Description of the task: Reproduce the whole listing exactly, omitting any picture it holds.
============================================================
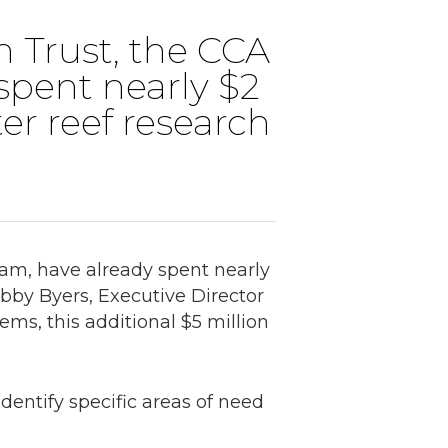
n Trust, the CCA
spent nearly $2
ter reef research
ram, have already spent nearly
Robby Byers, Executive Director
ms, this additional $5 million
dentify specific areas of need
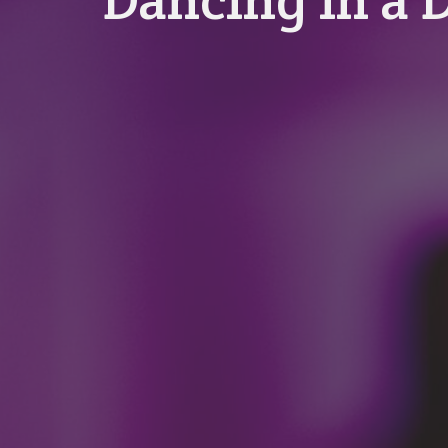
Dancing in a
============================================================
Solution to this problem:
n Trust, the CCA
spent nearly $2
ter reef research
ram, have already spent nearly
Robby Byers, Executive Director
ms, this additional $5 million
dentify specific areas of need
Dancing in a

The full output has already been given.